Kentaro Takada

Personal information
- Full name: Kentaro Takada
- Date of birth: April 13, 1983 (age 42)
- Place of birth: Hokuto, Hokkaidō, Japan
- Height: 1.75 m (5 ft 9 in)
- Position: Midfielder

Youth career
- 2002–2005: Hokkaido University of Education

Senior career*
- Years: Team / Apps / (Gls)
- 2007: Thespa Kusatsu / 0 / (0)
- 2009: Rochester Thunder / 16 / (1)
- 2010–2014: Minnesota United FC / 79 / (4)
- 2015–2016: Saint Louis FC / 20 / (0)
- 2015–2017: St. Louis Ambush (indoor) / 29 / (8)
- 2017: Atlanta Silverbacks / 10 / (1)

= Kentaro Takada =

Japanese football player

Kentaro Takada (高田 健太郎, Takada Kentarō) is a retired Japanese football player who is currently the technical director for the Atlanta United RDS program Atlanta, Georgia.

==Career==
===Japan===
Takada attended Hokkaido Sapporo Daiichi High School and Hokkaido University of Education. He was Hokkaido University's Rookie of the Year in 2002, participated in the national college tournament in 2003 and 2004, and received the Hokkaido College League MVP award after 2005 season.

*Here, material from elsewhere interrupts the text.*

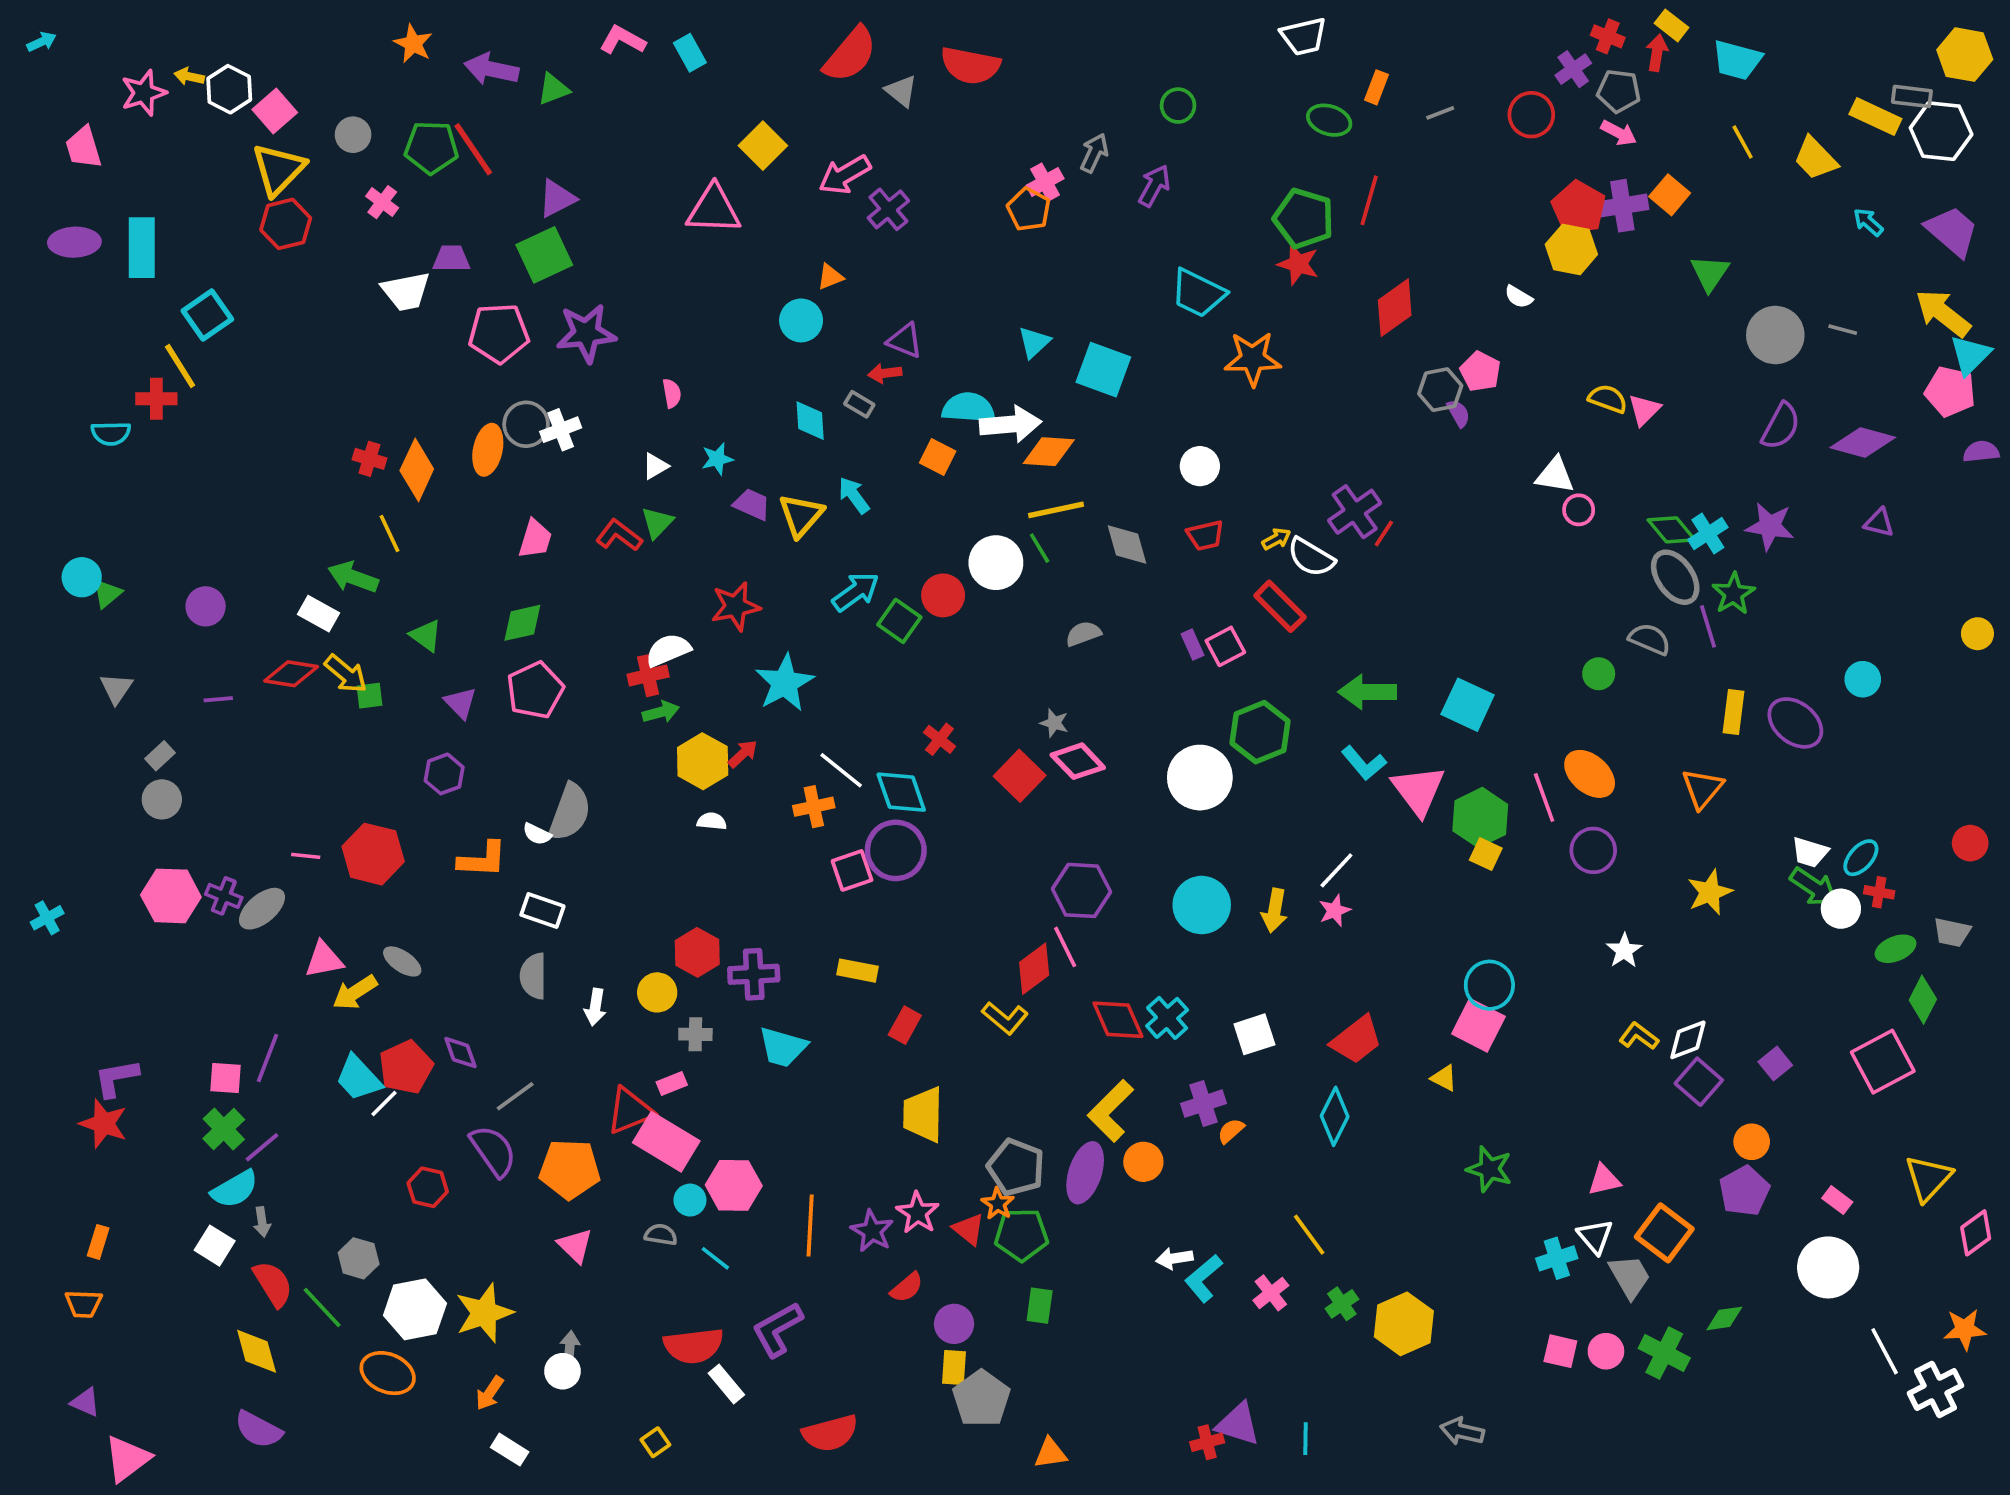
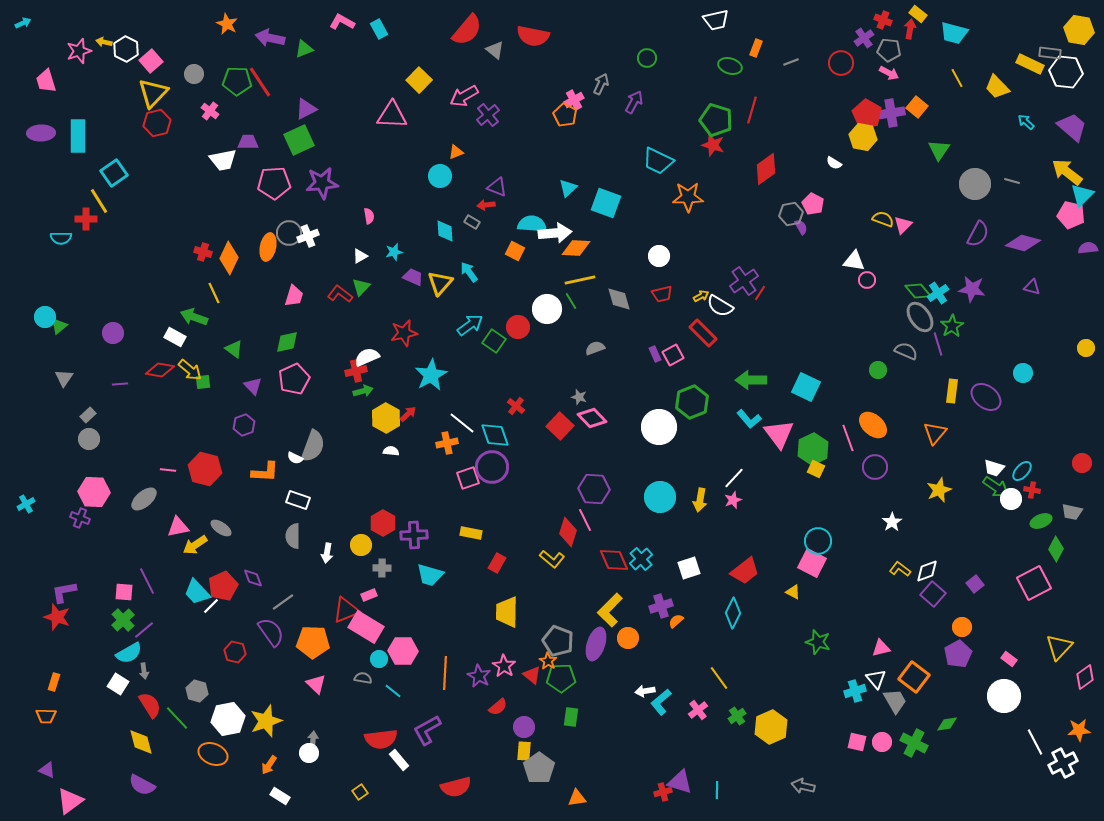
purple cross: (224, 896) -> (80, 518), moved
red diamond: (1034, 969) -> (568, 532), turned -36
purple line: (267, 1058) -> (147, 581), turned -48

He turned professional in 2006 with Thespa Kusatsu of the J2 League, initially with the U-23 team in 2006, before being promoted to the senior team in 2007.

===United States===
Takada moved to the United States in 2009, and played one season as an over-age player with the expansion Rochester Thunder in the USL Premier Development League.

He was signed by the NSC Minnesota Stars of the USSF Division 2 Professional League in 2010 after impressing during pre-season trials and, after a brief delay during which he had to return to Japan to sort out visa problems, made his debut for the team on May 29, 2010 in a game against AC St. Louis. He scored his first professional goal on September 24, 2010 in Minnesota's last regular season game of the 2010 season, a 3-1 win over FC Tampa Bay.

On January 15, 2015 it was announced that Takada had signed with USL expansion side Saint Louis FC. He made his first appearance with the team during a match against the Wilmington Hammerheads at World Wide Technology Soccer Park on May 9, 2015.

In October 2015, Takada signed with the St. Louis Ambush of the MASL for the 2015-16 season.

On December 23, 2015, Saint Louis FC announced a number of players would be returning for the 2016 season, including Takada.

On March 28, Atlanta Silverbacks announced they had signed Takada for the 2017 NPSL Season.

After playing the 2017 NPSL season with the Silverbacks, Takada joined Tucker, Georgia's Tucker Youth Soccer Association as their technical director.